Русский юмор лучше всего там, где он сталкивает маленького человека с его Старшим братом.
– Знали они, что бунтуют, – писал Щедрин, – но не стоять на коленях не могли.
Понятно, почему мы выучили наизусть Швейка, которого мало знают западные народы, кроме немцев, первыми признавших Гашека.
Тем не менее юмор Германии витает в плотных облаках. Томас Манн считал комическим романом не только свою “Волшебную гору”, но и “Замок”. С последним соглашались современники, покатывавшиеся от хохота, когда Кафка читал им вслух первые главы этого беспримерного опыта трагикомического богословия.
На фоне чужих смеховых традиций английский юмор отличает не столько стиль или жанр, сколько экстравагантность. Я не говорю, что британский юмор лучше любого другого, я говорю, что он уникален.
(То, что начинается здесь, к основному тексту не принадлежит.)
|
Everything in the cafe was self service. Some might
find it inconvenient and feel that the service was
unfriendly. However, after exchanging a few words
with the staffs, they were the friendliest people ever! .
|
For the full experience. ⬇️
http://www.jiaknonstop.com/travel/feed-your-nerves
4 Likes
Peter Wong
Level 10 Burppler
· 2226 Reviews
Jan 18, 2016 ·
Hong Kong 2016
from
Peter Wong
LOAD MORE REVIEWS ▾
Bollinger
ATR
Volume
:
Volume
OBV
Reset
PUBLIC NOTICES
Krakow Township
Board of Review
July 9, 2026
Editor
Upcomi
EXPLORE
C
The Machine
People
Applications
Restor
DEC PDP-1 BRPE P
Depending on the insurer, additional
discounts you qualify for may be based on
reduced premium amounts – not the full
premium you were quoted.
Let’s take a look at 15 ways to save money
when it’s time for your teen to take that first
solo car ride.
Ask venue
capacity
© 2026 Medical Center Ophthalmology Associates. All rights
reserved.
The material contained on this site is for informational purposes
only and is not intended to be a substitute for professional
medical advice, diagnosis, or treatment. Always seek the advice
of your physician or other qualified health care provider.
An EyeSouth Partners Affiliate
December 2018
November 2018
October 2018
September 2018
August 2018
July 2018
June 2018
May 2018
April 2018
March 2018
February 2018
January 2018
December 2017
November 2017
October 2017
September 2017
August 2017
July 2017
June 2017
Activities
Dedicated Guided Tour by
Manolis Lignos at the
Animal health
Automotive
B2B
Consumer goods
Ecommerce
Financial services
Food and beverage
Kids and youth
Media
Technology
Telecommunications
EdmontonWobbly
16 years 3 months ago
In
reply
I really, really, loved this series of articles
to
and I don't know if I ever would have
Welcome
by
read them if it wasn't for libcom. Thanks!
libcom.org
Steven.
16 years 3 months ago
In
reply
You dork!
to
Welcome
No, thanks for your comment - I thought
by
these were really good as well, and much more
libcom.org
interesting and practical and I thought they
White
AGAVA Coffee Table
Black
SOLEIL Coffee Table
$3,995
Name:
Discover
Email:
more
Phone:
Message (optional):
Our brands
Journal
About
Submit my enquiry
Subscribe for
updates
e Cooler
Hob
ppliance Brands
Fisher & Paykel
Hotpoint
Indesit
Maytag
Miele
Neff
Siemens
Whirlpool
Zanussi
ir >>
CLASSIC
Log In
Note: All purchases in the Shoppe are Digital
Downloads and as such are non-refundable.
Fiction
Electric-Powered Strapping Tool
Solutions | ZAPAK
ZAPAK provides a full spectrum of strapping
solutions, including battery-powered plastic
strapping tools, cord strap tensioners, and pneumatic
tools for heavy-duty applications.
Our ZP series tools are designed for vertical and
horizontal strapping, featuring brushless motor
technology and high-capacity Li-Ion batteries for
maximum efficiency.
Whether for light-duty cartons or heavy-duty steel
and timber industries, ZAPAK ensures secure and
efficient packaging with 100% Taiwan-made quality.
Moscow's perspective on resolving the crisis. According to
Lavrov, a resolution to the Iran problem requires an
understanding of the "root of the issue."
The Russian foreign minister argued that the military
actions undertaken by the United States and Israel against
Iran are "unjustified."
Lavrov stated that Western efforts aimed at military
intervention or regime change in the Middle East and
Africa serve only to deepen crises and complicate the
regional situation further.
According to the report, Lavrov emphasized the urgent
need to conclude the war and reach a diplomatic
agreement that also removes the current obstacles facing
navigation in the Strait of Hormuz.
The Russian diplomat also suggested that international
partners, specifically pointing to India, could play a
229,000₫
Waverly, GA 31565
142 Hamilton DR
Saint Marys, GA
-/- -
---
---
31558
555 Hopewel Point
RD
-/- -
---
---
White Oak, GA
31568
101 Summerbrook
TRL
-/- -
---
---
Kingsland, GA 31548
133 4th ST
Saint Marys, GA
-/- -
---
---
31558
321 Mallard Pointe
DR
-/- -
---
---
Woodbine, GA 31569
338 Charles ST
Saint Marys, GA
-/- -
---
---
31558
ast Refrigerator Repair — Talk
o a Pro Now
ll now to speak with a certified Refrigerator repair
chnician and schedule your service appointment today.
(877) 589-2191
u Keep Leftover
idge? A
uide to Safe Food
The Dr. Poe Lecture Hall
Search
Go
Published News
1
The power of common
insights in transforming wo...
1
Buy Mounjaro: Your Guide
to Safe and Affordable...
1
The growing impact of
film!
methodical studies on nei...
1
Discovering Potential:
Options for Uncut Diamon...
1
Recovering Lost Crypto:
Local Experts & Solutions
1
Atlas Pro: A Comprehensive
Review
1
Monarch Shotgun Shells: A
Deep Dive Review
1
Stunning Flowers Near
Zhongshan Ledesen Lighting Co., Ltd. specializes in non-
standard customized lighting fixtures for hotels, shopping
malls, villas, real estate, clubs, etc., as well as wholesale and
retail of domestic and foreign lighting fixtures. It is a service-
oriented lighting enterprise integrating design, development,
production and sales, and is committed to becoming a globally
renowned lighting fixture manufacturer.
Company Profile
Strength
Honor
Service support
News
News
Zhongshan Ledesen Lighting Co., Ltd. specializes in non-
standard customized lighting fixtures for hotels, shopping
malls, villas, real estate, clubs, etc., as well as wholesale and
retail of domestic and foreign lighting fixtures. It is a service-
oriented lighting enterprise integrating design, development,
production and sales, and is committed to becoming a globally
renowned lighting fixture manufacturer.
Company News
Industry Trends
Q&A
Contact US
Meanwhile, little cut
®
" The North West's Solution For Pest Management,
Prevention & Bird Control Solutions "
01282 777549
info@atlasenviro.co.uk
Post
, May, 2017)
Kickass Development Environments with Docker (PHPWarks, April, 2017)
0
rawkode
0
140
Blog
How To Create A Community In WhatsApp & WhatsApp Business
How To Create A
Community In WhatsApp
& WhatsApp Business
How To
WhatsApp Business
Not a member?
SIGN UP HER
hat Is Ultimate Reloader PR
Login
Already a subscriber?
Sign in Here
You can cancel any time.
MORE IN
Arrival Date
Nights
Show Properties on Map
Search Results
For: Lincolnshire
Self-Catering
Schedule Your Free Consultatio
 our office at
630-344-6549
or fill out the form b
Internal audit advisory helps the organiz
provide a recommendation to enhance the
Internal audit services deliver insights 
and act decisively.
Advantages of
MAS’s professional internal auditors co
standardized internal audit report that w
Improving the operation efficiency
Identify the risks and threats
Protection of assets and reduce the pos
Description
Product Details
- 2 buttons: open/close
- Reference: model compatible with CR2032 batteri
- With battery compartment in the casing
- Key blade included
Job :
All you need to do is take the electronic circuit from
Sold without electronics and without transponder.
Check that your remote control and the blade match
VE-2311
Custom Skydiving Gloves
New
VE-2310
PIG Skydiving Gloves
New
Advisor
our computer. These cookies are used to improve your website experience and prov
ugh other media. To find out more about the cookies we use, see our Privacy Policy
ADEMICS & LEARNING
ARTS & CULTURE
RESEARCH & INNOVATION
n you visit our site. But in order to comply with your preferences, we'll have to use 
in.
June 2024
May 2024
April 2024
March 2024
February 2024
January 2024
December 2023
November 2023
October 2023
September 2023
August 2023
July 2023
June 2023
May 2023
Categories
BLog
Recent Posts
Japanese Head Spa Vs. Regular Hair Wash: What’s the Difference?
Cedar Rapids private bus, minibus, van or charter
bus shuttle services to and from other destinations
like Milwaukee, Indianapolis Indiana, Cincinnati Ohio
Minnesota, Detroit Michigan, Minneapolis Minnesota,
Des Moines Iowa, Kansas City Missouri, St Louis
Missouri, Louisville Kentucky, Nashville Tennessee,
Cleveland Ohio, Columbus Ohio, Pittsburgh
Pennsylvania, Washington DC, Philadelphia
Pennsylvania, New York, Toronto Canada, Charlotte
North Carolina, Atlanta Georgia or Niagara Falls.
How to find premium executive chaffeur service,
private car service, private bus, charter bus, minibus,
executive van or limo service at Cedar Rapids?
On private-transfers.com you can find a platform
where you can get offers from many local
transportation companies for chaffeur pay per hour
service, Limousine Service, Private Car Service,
Английская соль – совсем не то же самое, что обыкновенная.
Наиболее обаятельная черта британского юмора – чопорность. Она позволяет жонглировать сервизом на канате, не поднимая бровей. Комизм – прямое следствие непреодолимой неуместности. Об этом писал Беккет: его персонаж чувствует себя как больной раком на приеме у дантиста.
Смерть ставит жизнь в ироничные кавычки. Вблизи смерти все становится неважным, несерьезным, а значит – еще и смешным.
Смерть – наименьший знаменатель комического. На нее все делится, ибо она останавливает поток метаморфоз, комических переодеваний, из которых состоит любая комедия – от Аристофана до Бенни Хилла. Добравшись до последнего берега, смешное, как морская волна, тащит нас обратно в житейское море. На память о смерти нам остается юмор, позволяющий преодолеть ужас встречи с ней.
Жестокий сувенир такого рода можно найти у Льюиса Кэрролла. В “Стране чудес” Алиса ведет диалог с Шалтаем-Болтаем. Сперва он невинно спрашивает девочку, сколько ей лет.
– Семь лет и шесть месяцев, – отвечает та.
Неудобный возраст, говорит Шалтай, уж лучше бы ей остановиться на семи.
– Все растут, – возмущается Алиса. – Не могу же я одна не расти!
– Одна – нет, – сказал Шалтай. – Но вдвоем уже гораздо проще. Позвала бы кого-нибудь на помощь – и прикончила б все это к семи годам.